Multi-sensory feedback — confirm state without breaking immersion

Every task completion triggers three simultaneous channels: a strong short haptic pulse (versus a continuous low buzz while working), a one-shot success audio cue, and a visual material or geometry state change. Learners feel task completion the same way real technicians do — tactilely.

Decision 04

Guided attention — light and UI together

TrainingSequenceManager activates a UI panel and a physical scene light group simultaneously for each step. The light highlights the relevant object spatially; the panel explains what to do. Pointing before explaining — the same thing a real instructor would do.

Asset Library

Custom prefabs for each interaction

Each object — tires, rims, bolts, wrenches, lift arm, and the in-world phone UI — is individually configured with XRI grab logic, interaction layers, and snapping constraints.
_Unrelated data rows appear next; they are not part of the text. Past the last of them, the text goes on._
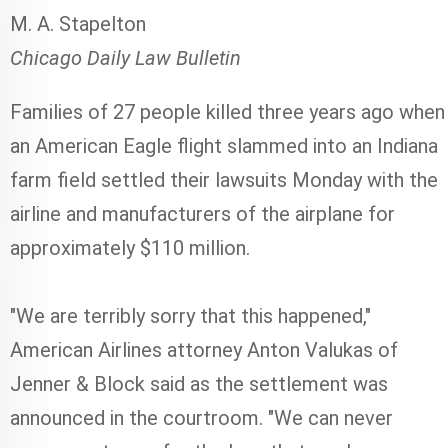
M. A. Stapelton
Chicago Daily Law Bulletin
Families of 27 people killed three years ago when
an American Eagle flight slammed into an Indiana
farm field settled their lawsuits Monday with the
airline and manufacturers of the airplane for
approximately $110 million.
"We are terribly sorry that this happened,"
American Airlines attorney Anton Valukas of
Jenner & Block said as the settlement was
announced in the courtroom. "We can never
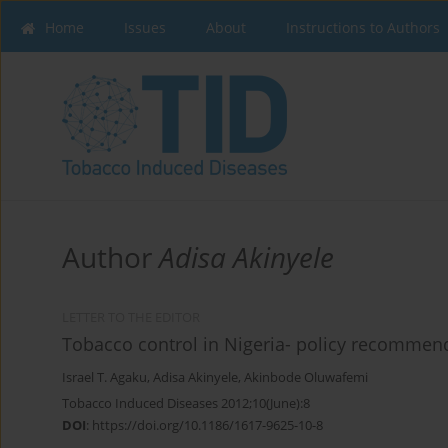
Home
Issues
About
Instructions to Authors
Author
Adisa Akinyele
LETTER TO THE EDITOR
Tobacco control in Nigeria- policy recommen
Israel T. Agaku
,
Adisa Akinyele
,
Akinbode Oluwafemi
Tobacco Induced Diseases 2012;10(June):8
DOI
:
https://doi.org/10.1186/1617-9625-10-8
Unity prefab library — bolts, tires, rims, tools, and XR interactables

Tech Stack

What it's built with

Engine
Unity 6 (6000.3.5f2)
Rendering
Universal Render Pipeline (URP)
XR Framework
XR Interaction Toolkit 3.3.1 · OpenXR 1.16.1
Hand Tracking
XR Hands 1.7.2
Input
Unity Input System 1.17.0
Animation
Unity Timeline 1.8.10 + Animator
Materials
Substance
Platform
Meta Quest (Android XR)

Reflection

What worked and what I'd push further

What worked

The simulation delivers a complete, end-to-end tire change with correct step enforcement. The interaction lock system makes procedural discipline feel natural rather than punishing — and the tire changer state machine kept animation and logic precisely synchronized via Animator events rather than coroutine timers.

What I'd push further

More realistic tool resistance, torque accuracy feedback, proper error states with recovery flows, and vehicle variation — different makes, wheel sizes, damage conditions. The current version trains the procedure; the next version would train judgment.